News sites around the world, including us, reported on a Falcon 9 upper stage that was on a collision course with the Moon, with an impact expected on March 4. Except… new evidence (or rather, reobserving old evidence) points to the fact that this rocket stage is not actually the Falcon 9 upper stage from the DSCOVR mission, but instead a rocket stage from the Long March 3C that launched China’s Chang’e 5-T1 mission.
As first reported by Ars Technica, Bill Gray, the astronomer who first discovered that this man-made object was headed on a course for the Moon, has since updated his website, mentioning an error in his initial identification.
This error was discovered thanks to an email by Jon Giorgini at NASA’s Jet Propulsion Laboratory, “inquiring about my statement that ‘DSCOVR (and this rocket stage with it) passed close by the moon on 2015 February 13, two days after it was launched.

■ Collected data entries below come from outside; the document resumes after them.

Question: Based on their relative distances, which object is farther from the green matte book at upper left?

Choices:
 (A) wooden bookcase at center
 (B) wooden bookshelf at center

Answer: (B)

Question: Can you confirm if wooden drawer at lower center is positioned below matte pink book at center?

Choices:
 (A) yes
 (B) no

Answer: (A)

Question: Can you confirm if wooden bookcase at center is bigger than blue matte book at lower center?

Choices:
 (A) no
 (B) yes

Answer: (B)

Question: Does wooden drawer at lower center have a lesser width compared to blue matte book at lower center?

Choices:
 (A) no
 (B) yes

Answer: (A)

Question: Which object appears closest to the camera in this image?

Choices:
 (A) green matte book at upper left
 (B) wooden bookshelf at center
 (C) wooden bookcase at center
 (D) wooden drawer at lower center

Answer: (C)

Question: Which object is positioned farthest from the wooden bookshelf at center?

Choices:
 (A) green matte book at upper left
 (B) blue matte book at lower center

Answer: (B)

Jon pointed out that JPL’s Horizons system showed that the DSCOVR spacecraft’s trajectory did not go particularly close to the moon.”
This email prompted Gray to search back through his records to figure out why he had first categorized the object as from the Falcon 9 rocket that launched that DSCOVR mission.

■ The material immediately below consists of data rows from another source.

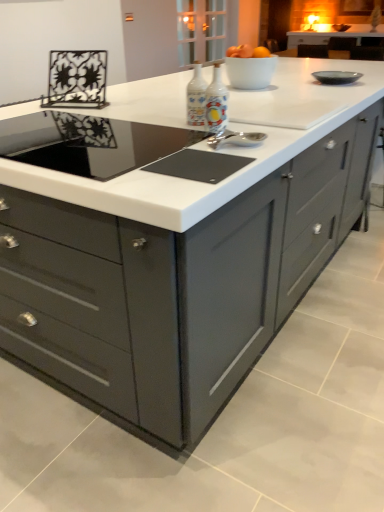 You are a GUI agent. You are given a task and a screenshot of the screen. Output one action in this format:
    pyautogui.click(x=<x>, y=<y>)
    Task: Click on the free space in front of matte glass bottles at center, positioned as the first appliance in left-to-right order
    The height and width of the screenshot is (512, 384).
    Given the screenshot: What is the action you would take?
    pyautogui.click(x=205, y=133)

Gray noted the difficulty of identifying space junk:
Identifications of high-flying space junk often require a bit of detective work, and sometimes, we never do figure out the ID for a bit of space junk; there are some UOOs (Unidentified Orbiting Objects) out there.
Rather than SpaceX’s Falcon 9 upper stage, there was a different candidate for the upper stage that Gray spotted back in 2015, China’s Chang’e 5-T1 mission.
The preceding candidate launch was the Chang’e 5-T1 mission, launched at 18:00 UTC on 2014 October 23. Its booster was (we thought) never seen…
Running the orbit for WE0913A further backward, I got a lunar flyby on 2014 October 28,[…]which is a quite close lunar flyby at about the right time.
According to Gray, the object was in the “usual lunar transfer orbit,” which lined up with the orbit the stage from Chang’e 5-T1 was expected to be in.
Gray continues, noting that Astronomer Jonathan McDowell sent over the orbital information of a small cubesat that was a rideshare on the booster, and the orbits line up.
It seems rather likely that Elon Musk is not to blame for the space junk that is about to hit the Moon, though even Gray found it important to note that all of the evidence for this object’s identity is still circumstantial.
Space Explored’s take
We noted this when we first reported on the object’s collisions course, but I think it’s worth mentioning again:
Many mission’s spent stages have been used to impact the Moon in the past. Most notably during Apollo, NASA would impact both the S-IVB (Saturn V third stage) and Lunar Module’s ascent stage into the surface. Then seismometers would record the “moonquakes” that would occur.
While the Lunar Reconnaissance Orbiter team won’t go out of their way to observe the impact, this is far from the first time a space-junk has been discarded onto the surface of the Moon, and the risk of this impact causing issues with any of the robotic missions on the Moon are basically zero.